Faculty of Science was established in 1916 and in the month of December 2015 it was upgraded to Institute of Science.

Organization
Institute of Science's administrative head is a Director. The Director is responsible for all aspects of the Institute's operations, including budgets, administration, planning, support services, institute appointments, curricula and student affairs. The Director is appointed by an executive body and reports to the Vice-Chancellor of the university.
The Institute of Science keeps itself alive with regular academic activities like seminars, workshops, conferences. It is equipped with advanced and sophisticated laboratories. Faculty members have liaison with research institutions of repute in India and abroad. A large number of the teachers of the Institute have received distinctions and honors like Shanti Swarup Bhatnagar Prize, Jawaharlal Nehru Fellowship, FICCI Award, TIFR Fellowship etc. and several are fellows of the various academies.

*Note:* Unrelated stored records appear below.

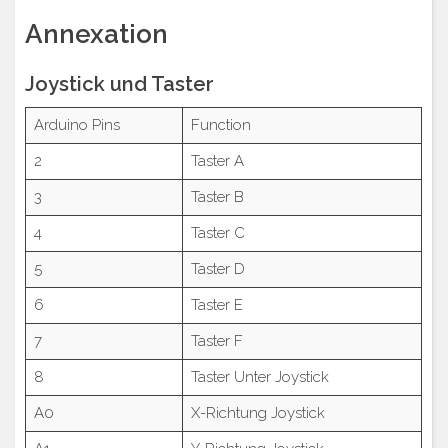
Annexation
Joystick und Taster
Arduino Pins
Function
2
Taster A
3
Taster B
4
Taster C
5
Taster D
6
Taster E
7
Taster F
8
Taster Unter Joystick
A0
X-Richtung Joystick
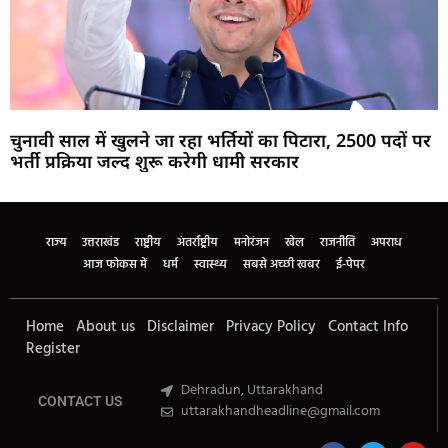
चुनावी साल में खुलने जा रहा भर्तियों का पिटारा, 2500 पदों पर
भर्ती प्रक्रिया जल्द शुरू करेगी धामी सरकार
Marketing Hack4U
Buzz4Ai
7k Network
Earn Yatra
Ask Daman
Law Schloar Hub
राज्य
उत्तराखंड
राष्ट्रीय
अंतर्राष्ट्रीय
मनोरंजन
खेल
राजनीति
अपराध
आज फोकस में
धर्म
स्वास्थ्य
सबसे अच्छी खबर
ई-पेपर
Home
About us
Disclaimer
Privacy Policy
Contact Info
Register
Dehradun, Uttarakhand
CONTACT US
uttarakhandheadline@gmail.com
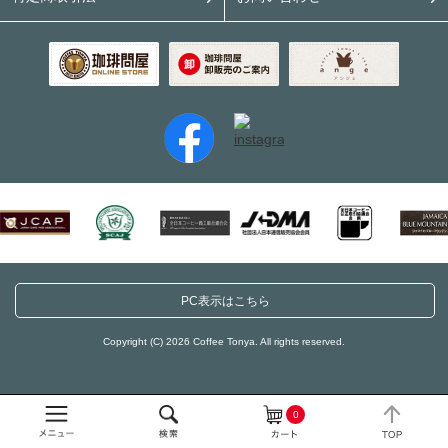
PC表示はこちら
Copyright (C) 2026 Coffee Tonya. All rights reserved.
0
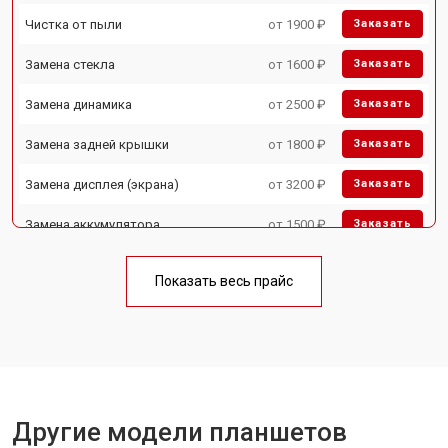
Чистка от пыли
от 1900 ₽
Заказать
Замена стекла
от 1600 ₽
Заказать
Замена динамика
от 2500 ₽
Заказать
Замена задней крышки
от 1800 ₽
Заказать
Замена дисплея (экрана)
от 3200 ₽
Заказать
Замена аккумулятора
от 1500 ₽
Заказать
Замена Wi-Fi
от 1700 ₽
Заказать
Показать весь прайс
Замена материнской платы
от 3200 ₽
Заказать
Замена кнопок
от 1750 ₽
Заказать
Другие модели планшетов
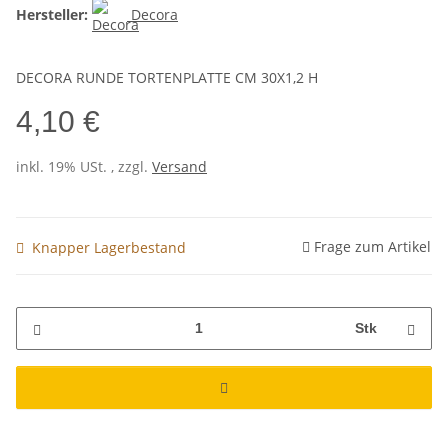
Hersteller:
Decora
DECORA RUNDE TORTENPLATTE CM 30X1,2 H
4,10 €
inkl. 19% USt. , zzgl.
Versand
Frage zum Artikel
Knapper Lagerbestand
Stk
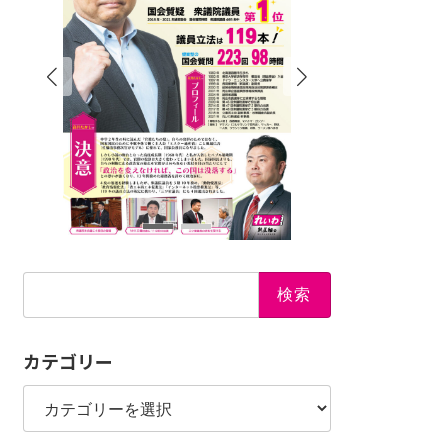
検
索:
カテゴリー
カ
テ
ゴ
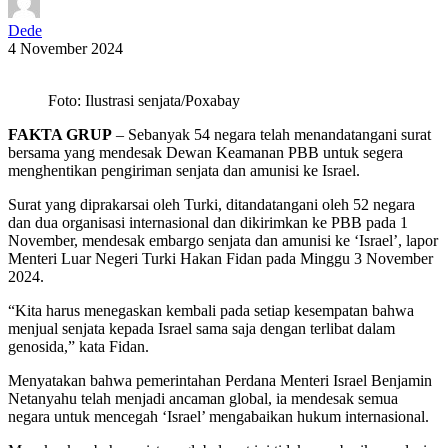
Dede
4 November 2024
Foto: Ilustrasi senjata/Poxabay
FAKTA GRUP
– Sebanyak 54 negara telah menandatangani surat
bersama yang mendesak Dewan Keamanan PBB untuk segera
menghentikan pengiriman senjata dan amunisi ke Israel.
Surat yang diprakarsai oleh Turki, ditandatangani oleh 52 negara
dan dua organisasi internasional dan dikirimkan ke PBB pada 1
November, mendesak embargo senjata dan amunisi ke ‘Israel’, lapor
Menteri Luar Negeri Turki Hakan Fidan pada Minggu 3 November
2024.
“Kita harus menegaskan kembali pada setiap kesempatan bahwa
menjual senjata kepada Israel sama saja dengan terlibat dalam
genosida,” kata Fidan.
Menyatakan bahwa pemerintahan Perdana Menteri Israel Benjamin
Netanyahu telah menjadi ancaman global, ia mendesak semua
negara untuk mencegah ‘Israel’ mengabaikan hukum internasional.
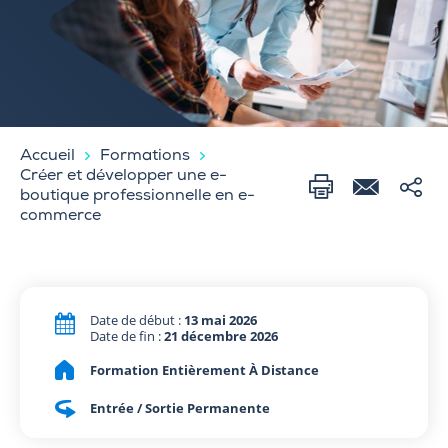
Accueil
Formations
Créer et développer une e-
boutique professionnelle en e-
commerce
Date de début :
13 mai 2026
Date de fin :
21 décembre 2026
Formation Entièrement À Distance
Entrée / Sortie Permanente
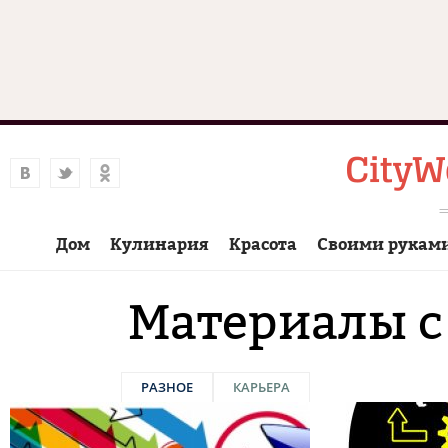
Дом
Кулинария
Красота
Своими рукам
Материалы с
РАЗНОЕ
КАРЬЕРА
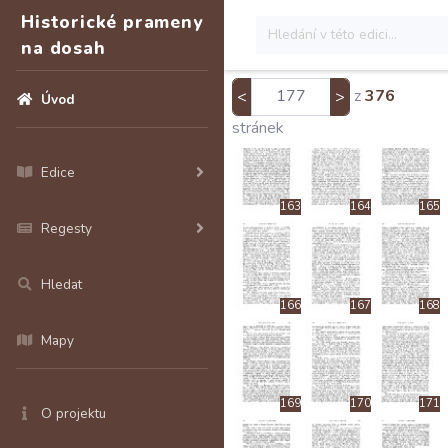
157
158
159
Historické prameny
na dosah
z
376
<
>
Úvod
160
161
162
stránek
Edice
163
164
165
Regesty
Hledat
166
167
168
Mapy
169
170
171
O projektu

There are six Centers and thirteen different Departments of which many are centres of advanced study and research in the Institute of Science that offer Undergraduate (UG), Postgraduate (PG)  and Doctoral Degrees in all the field of modern science.

Courses
The institute offers Undergraduate (B.Sc), Post graduate (M.Sc) and Newly added BCA course, Ph.D courses in various courses under the departments and centres in the institute. Also, it offers M.Sc. (tech) in Geophysics and MCA as well.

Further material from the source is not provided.